[INPUT MATERIAL — start]

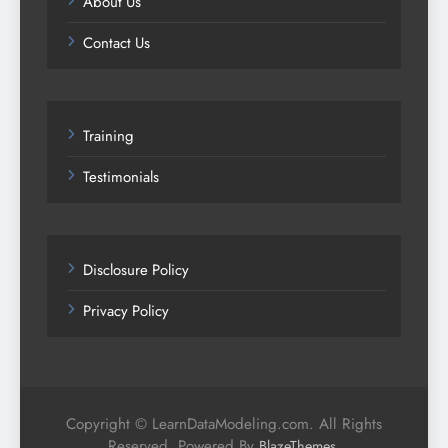
About Us
Contact Us
Training
Testimonials
Disclosure Policy
Privacy Policy
Copyright © LearnDataModeling.com. All Rights
Reserved. Powered By
.
BlazeThemes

[INPUT MATERIAL — finish]

- WHAT THE TASK ASKS -
What I need is every record written out exactly, minus the pictures.

- FINAL ANSWER -
About Us
Contact Us
Training
Testimonials
Disclosure Policy
Privacy Policy
Copyright © LearnDataModeling.com. All Rights
Reserved. Powered By
.
BlazeThemes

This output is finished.